WHAT NEEDS TO BE DONE
Pick out all lines in the listing holding the string "from" and copy them.

RECORDS PROVIDED
********************

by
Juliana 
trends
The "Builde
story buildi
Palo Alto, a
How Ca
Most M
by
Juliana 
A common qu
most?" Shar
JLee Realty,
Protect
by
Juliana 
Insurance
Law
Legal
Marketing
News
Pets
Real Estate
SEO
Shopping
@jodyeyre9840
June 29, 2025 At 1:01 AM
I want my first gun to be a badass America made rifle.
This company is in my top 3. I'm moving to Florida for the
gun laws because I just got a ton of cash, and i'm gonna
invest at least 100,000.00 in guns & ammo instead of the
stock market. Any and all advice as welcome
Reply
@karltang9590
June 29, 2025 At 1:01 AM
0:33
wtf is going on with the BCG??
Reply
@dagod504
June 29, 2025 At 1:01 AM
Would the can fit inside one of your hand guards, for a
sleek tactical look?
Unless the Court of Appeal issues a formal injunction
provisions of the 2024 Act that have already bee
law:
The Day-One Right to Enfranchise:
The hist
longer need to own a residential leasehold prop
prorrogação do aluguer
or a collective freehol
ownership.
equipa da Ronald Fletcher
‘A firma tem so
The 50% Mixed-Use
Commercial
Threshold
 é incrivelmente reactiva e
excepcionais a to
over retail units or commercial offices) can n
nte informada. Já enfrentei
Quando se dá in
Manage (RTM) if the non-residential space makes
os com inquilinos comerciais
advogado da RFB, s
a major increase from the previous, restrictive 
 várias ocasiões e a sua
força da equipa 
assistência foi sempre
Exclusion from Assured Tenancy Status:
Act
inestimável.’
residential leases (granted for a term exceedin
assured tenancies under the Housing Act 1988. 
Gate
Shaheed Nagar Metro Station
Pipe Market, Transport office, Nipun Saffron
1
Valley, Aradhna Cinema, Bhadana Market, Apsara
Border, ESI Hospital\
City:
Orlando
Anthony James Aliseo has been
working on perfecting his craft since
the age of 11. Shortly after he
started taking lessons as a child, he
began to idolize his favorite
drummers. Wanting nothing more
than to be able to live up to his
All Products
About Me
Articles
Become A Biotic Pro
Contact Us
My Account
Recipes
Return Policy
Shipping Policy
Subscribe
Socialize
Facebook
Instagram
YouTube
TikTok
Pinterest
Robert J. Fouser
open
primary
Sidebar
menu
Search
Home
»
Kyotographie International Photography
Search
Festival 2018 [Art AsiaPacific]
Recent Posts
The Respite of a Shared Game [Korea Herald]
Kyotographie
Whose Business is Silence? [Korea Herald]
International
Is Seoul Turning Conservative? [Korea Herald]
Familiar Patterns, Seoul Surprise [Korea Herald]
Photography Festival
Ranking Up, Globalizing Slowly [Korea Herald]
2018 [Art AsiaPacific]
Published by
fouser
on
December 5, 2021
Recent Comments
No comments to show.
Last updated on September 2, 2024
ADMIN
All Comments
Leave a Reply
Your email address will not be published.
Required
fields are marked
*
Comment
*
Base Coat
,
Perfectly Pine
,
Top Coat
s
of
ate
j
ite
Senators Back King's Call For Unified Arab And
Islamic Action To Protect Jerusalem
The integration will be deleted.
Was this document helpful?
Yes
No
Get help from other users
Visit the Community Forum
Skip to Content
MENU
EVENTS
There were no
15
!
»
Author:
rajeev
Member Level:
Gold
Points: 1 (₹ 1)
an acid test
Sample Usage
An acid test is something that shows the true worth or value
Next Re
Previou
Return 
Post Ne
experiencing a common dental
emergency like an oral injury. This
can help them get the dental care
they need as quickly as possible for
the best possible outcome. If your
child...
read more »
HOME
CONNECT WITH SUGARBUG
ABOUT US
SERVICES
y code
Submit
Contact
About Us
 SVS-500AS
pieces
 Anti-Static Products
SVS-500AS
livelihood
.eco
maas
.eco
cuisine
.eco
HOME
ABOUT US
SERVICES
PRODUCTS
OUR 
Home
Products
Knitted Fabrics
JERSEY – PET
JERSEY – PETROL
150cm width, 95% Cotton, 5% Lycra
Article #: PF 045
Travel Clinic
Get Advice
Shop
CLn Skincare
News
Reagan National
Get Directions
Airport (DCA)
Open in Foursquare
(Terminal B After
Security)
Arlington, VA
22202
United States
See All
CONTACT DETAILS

********************

OUTPUT OF THE TASK
a major increase from the previous, restrictive 
Exclusion from Assured Tenancy Status:
Get help from other users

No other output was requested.